General information
- Type: Sailplane
- National origin: Argentina
- Manufacturer: Club Argentino de Planeadores Albatros – (Albatros, Argentine gliding club)
- Designer: Jorge Bertoni & Teodoro Altinger
- Number built: 1

History
- First flight: 6 May 1969

= Bertoni-Altinger BA-1 Superalbatros =

The Bertoni Altinger AB-1 Superalbatros (aka Alinger-Bertoni AB-1 Superalbatros) is a high-performance sailplane designed and built in Argentina in the 1950s and 1960s.
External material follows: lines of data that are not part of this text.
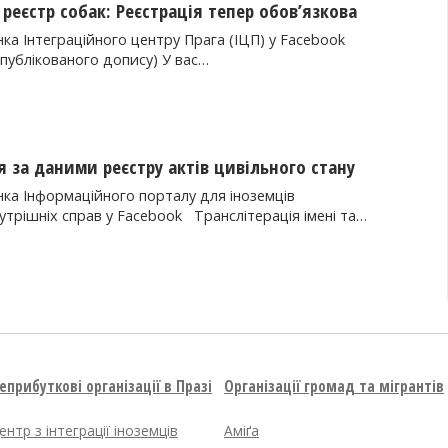
реєстр собак: Реєстрація тепер обов’язкова
ка Інтеграційного центру Прага (ІЦП) у Facebook
опублікованого допису) У вас…
я за даними реєстру актів цивільного стану
нка Інформаційного порталу для іноземців
утрішніх справ у Facebook Транслітерація імені та…
еприбуткові організації в Празі
Організації громад та мігрантів
ентр з інтеграції іноземців
Аміґа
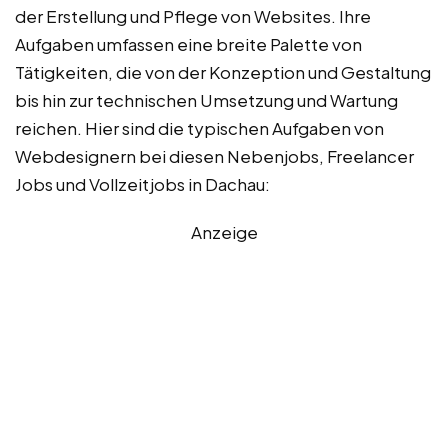
der Erstellung und Pflege von Websites. Ihre
Aufgaben umfassen eine breite Palette von
Tätigkeiten, die von der Konzeption und Gestaltung
bis hin zur technischen Umsetzung und Wartung
reichen. Hier sind die typischen Aufgaben von
Webdesignern bei diesen Nebenjobs, Freelancer
Jobs und Vollzeitjobs in Dachau:
Anzeige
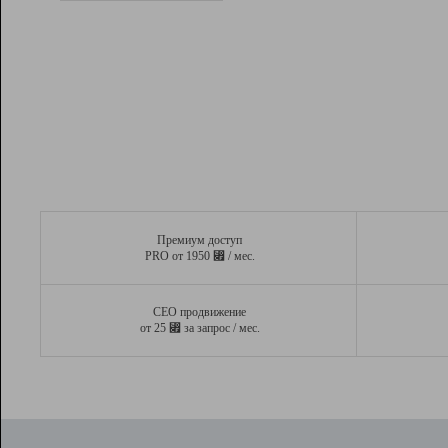
Рейтинг
Вывод и удержание в ТОП10 выдачи
поисковых систем
Инструменты
Разработчикам
Партнерская
программа
Помощь
Премиум доступ
⃏
PRO от 1950
/ мес.
СЕО продвижение
⃏
от 25
за запрос / мес.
==Design and development==
The AB-1 Superalbatros was conceived in 1954 by a group of designers at the Club Argentino de Planeadores Albatros – (Albatros, Argentine gliding club), transforming over the next 15 years to result in the high performance glider that entered flight test in 1969.

===First iteration===

The initial design, by Jorge Bertoni and his team, was for a glider with wooden wings and welded steel tube fuselage, construction of which started in late 1955.

===Second iteration===

In 1956 Teodoro Altinger joined the team after his return from Germany, suggesting that the aircraft be re-designed to take advantage of research and construction techniques developed at Akaflieg Darmstadt.
The new laminar-flow wing sections developed by Franz Wortmann and the shaped foam / plywood construction method, (a la Akaflieg Darmstadt D-34), promised great improvements in performance, due to reduced drag and more accurate profiles. Altinger soon returned to Germany to continue his studies and construction soon floundered.

===Third iteration===

Bertoni was joined in April 1957 by Ricardo Olmedo, but progress was still slow until 1960, when the success of Argentinian pilot Rolf Hossinger at the 1960 World Gliding Championship at Köln, (Cologne), in Germany, inspired Bertoni to redesign the fuselage with a much finer fineness ratio fuselage to reduce drag as much as possible. The new fuselage was to be built from a balsa wood / glass-fibre sandwich to obtain a smooth finish with relatively easy construction.

==Description==
The final version of the AB-1 was a 15 m flapped sailplane with wings built from plywood shaped around accurately cut balsa wood ribs and foam cores, with a fuselage constructed of balsa wood / glass-fibre sandwich skins over built-up wooden frames and steel high strength parts. The high fineness ratio (diameter or area over length) fuselage formed into an integral fin at the extreme end of the fuselage which supported the rudder and T-tail with split elevators. At the nose of the fuselage, forward of the wings, the pilot sat in a sharply reclined seat in the cockpit under a full-length canopy. The 6° forward swept wings sit on the shoulders of the centre fuselage which also has the single mainwheel. Just aft of the wings, on either side, are a pair of large area paddle airbrakes hinged at the leading-edge, intended for approach control. After poor results and an accident caused by the fuselage airbrakes, the full span flaps / ailerons were modified to deflect to 90° for approach control.

==Operational history==
Flight testing of the AB-1 commenced on 6 May 1969 revealed a good performance with good handling characteristics, but poor results from the fuselage mounted air-brakes, which caused an accident during a landing.
The AB-1 was flown with qualified success in several Argentine national Gliding Competitions in the 1970s, being modified several times to improve performance, but the AB-1 was soon out-classed in performance and was eventually retired to the San Andres de Giles gliding club.